Asking is your brain right-wing?, Chris Mooney examines recent neurological research and wonders "should we take this research seriously, given its highly controversial nature?"
Political conservatives in the UK have been found to have a larger right amygdala...and also to rely on it more in performing a risky gambling task. Thus, the hypothesis is that the amygdala is involved in conservatives' greater sensitivity to threat, and a suite of political responses that flow from that - harsher views on crime and punishment, for instance, and a greater distrust of out-groups.
Political liberals, meanwhile, have been shown to have more gray matter in the anterior cingulate cortex (ACC) - a region thought to be involved in error detection, helping us switch out of automatic responses and into controlled, measured responses - and to show greater ACC firing in a task requiring one to change a habitual pattern of responding. And this, in turn, is hypothesised to relate to liberals' greater tolerance of uncertainty and nuance, and stronger acceptance of political change.

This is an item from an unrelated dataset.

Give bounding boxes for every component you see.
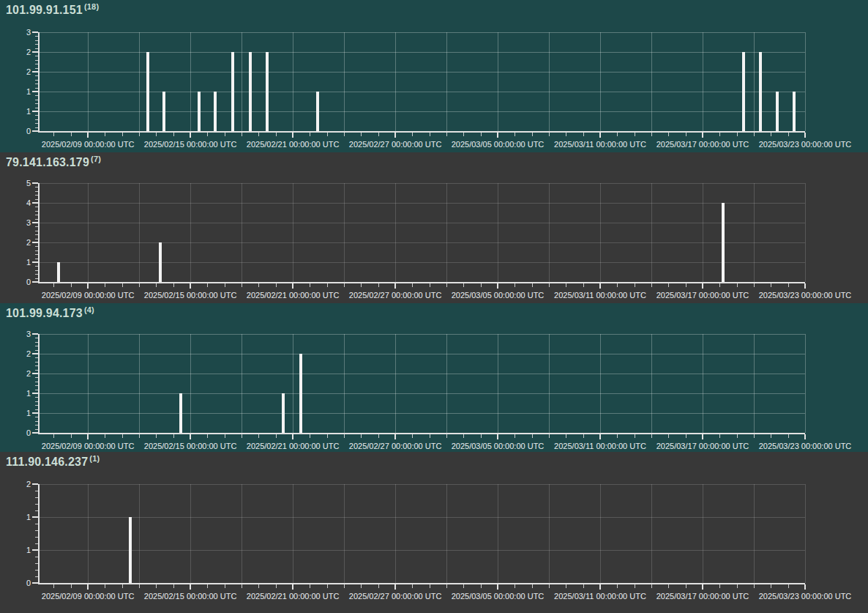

Noting the broader implications of incomplete--although tantalizing--knowledge, he concludes that "There is simply no running away from scientific knowledge:"
This bell cannot be unrung. But interpreting its meaning is something else again. My plea: we all have strengths and weaknesses, and if politics is partly rooted in biology, then tolerance and understanding - a full understanding and acceptance of difference - become more important than ever.
Similarly, here's a look at evangelical voters and how their voting rationales differ from those of secular liberals:
When secular liberals vote, they think about the outcome of a political choice. They think about consequences. Secular liberals want to create the social conditions that allow everyday people, behaving the way ordinary people behave, to have fewer bad outcomes.
When evangelicals vote, they think more immediately about what kind of person they are trying to become -- what humans could and should be, rather than who they are.
It's too bad that their beliefs--political and otherwise--are not more amenable to change.